The recovery of sales taxes necessary to purchase a comparable vehicle clearly falls within the literal wording of the obligation imposed upon the tortfeasor by La. Civ. Code art. 2315 to repair damages. Whether Article 2315 should be limited to exclude these particular damages, as a matter of policy, is a decision for this court. I am not persuaded by the intermediate court decisions relied upon by the majority that we should limit recovery of damages under Article 2315 to the "value"[1] of the *1237 vehicle just before the accident, and I perceive no policy reason to do so.
NOTES
[*] Marcus, J., not on panel. Rule IV, Part 2, § 3.
[1] The record contains no mention of Franklin's personal injuries or any claims that he may have pursued in that regard.
[2] The First Circuit did not elaborate on its holding and gave no basis for its conclusion on the sales tax issue.
[3] La.R.S. 22:655(D) provides:
It is also the intent of this Section that all liability policies within their terms and limits are executed for the benefit of all injured persons and their survivors or heirs to whom the insured is liable; and, that it is the purpose of all liability policies to give protection and coverage to all insureds, whether they are named insured or additional insureds under the omnibus clause, for any legal liability said insured may have as or for a tort-feasor within the terms and limits of said policy.
[4] Because of our determination of this issue in the context of legal subrogation, we do not comment on State Farm's reliance on the language of its insurance policy as authority for the proposition that it owed sales tax to its insured.
[5] Although this is the general rule, when a part of the purchase price is represented by a vehicle traded in, the sales or use tax is payable on the total purchase price, less the market value of the trade-in. La.R.S. 47:305 C(1). Similarly, rebates and cash discounts offered by either the dealer or the manufacturer reduce the sale price subject to sales or use tax. La.R.S. 47:301(3)(e), 301(13)(b).
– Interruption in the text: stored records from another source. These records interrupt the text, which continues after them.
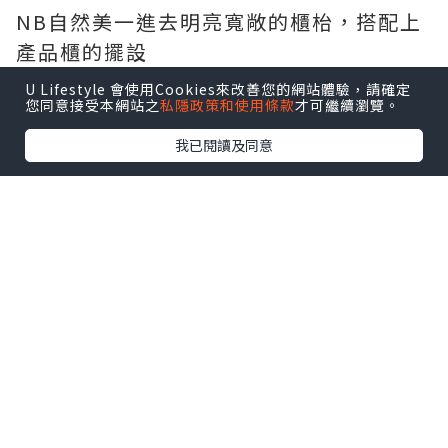
NB自然美一進去明亮寬敞的櫃枱，搭配上
產品櫃的擺設
一整個簡直就是百貨公司的專櫃
U Lifestyle 會使用Cookies來改善您的網站體驗，請確定
您同意接受本網站之
私隱政策和使用條款
才可繼續瀏覽。
點擊圖片放大
我已閱讀及同意
今天逸兒的美容師是「勤雯」，她是個很
專業人又很NICE的女生呢!~
首先就直接幫我來個肌膚大檢測
用的就是這一支攝影機，把逸兒的毛孔照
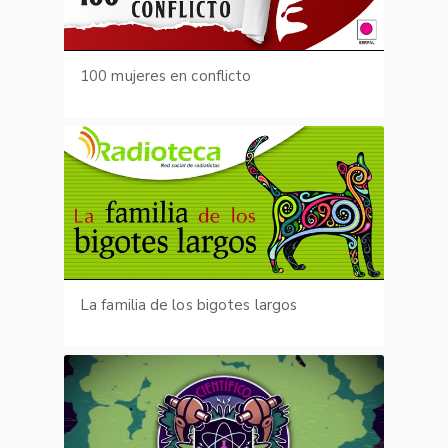
100 mujeres en conflicto
La familia de los bigotes largos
[6] If replacement were jurisprudentially required, this would give rise to an event or transaction which would, by operation of law, give rise to liability for the payment of sales tax. However, such is not the case.
[7] The thrust of the Roman Catholic Church decision was to insure the compensation of the victim to the full extent of his loss. Although the case involves immovable property and frowns upon the use of an arbitrary formula in the assessment of property damage, the utilization of such a formula for the preaccident valuation of the movable property in the present case (value of the vehicle just before the accident, less its salvage value) does not undermine the assessment of the loss suffered. Reference to the age and condition of a totaled vehicle is tailored to the specific facts and circumstances presented, constitutes a highly workable methodology for making good the victim's loss, and yields full compensation for the loss.
[8] La.R.S. 22:655(D) further recognizes that although all liability policies are "executed for the benefit of all injured persons," such public policy is subject "to the terms and limits of said policy."
[1] The term "value" has different meanings in different contexts. The "value" of a vehicle to the tort victim who has to purchase it (by paying the sales price plus tax) to replace the vehicle destroyed by the tortfeasor is different from the "value" of the same vehicle to the person who sells it to the tort victim (and receives only the sales price).
In my view, the "value" of the destroyed vehicle, at the time just prior to the accident when the tort victim had no intention of selling it, has little relevance in determining reparation for tort-caused damages.